Politycy Prawa i Sprawiedliwości oraz ich zwolennicy zdecydowali się podzielić w mediach społecznościowych nagraniem z uroczystości otwarcia przedszkola w Stroniu Śląskim, w której uczestniczyli Władysław Kosiniak-Kamysz oraz Marcin Kierwiński. W komentarzach internautów pojawiły się bardzo krytyczne opinie, określające sytuację mianem „żenady roku”. Nauczyciele z tej placówki wyrazili swoje oburzenie na takie oceny.
Niecodzienny Hymn w Korytarzu
Na zamieszczonym wideo, które obiegło internet, widać moment wykonywania hymnu narodowego przez dzieci, które znalazły się w korytarzu, podczas gdy politycy gościli w głównej sali.
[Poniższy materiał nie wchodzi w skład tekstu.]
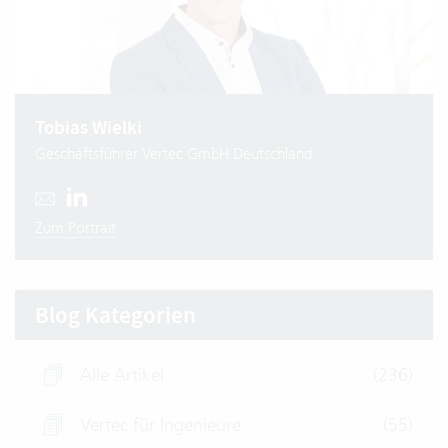
Tobias Wielki
Geschäftsführer Vertec GmbH Deutschland
Zum Portrait
Blog Kategorien
Alle Artikel
(236)
Vertec für Ingenieure
(55)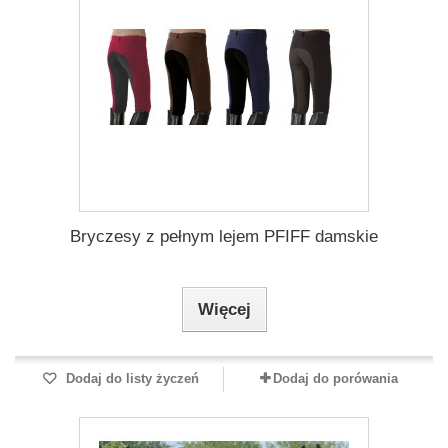
Bryczesy z pełnym lejem PFIFF damskie
Więcej
Dodaj do listy życzeń
Dodaj do porówania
Zwolennicy PiS podniosły głos, że dzieci były zmuszone stać z boku, ponieważ przedstawiciele rządu zajmowali miejsce centralne, aby dobrze zaprezentować się w telewizji.
Przemysław Czarnek, który również podzielił się materiałem (jego wpis został później usunięty), skomentował wydarzenie w sposób ironiczny: „Jak te dwa barany w tym kontenerze, a dzieci z hymnem na korytarzu. Żenada…”. Z kolei Marcin Warchoł nie szczędził krytyki pisząc: „Żenada roku! Podczas otwarcia kontenerowego przedszkola w Stroniu Śląskim, w miejscu zniszczonym przez powódź, dzieciom kazano śpiewać hymn w korytarzu, bo na sali panowie ministrowie musieli mieć wygodnie przed kamerami”.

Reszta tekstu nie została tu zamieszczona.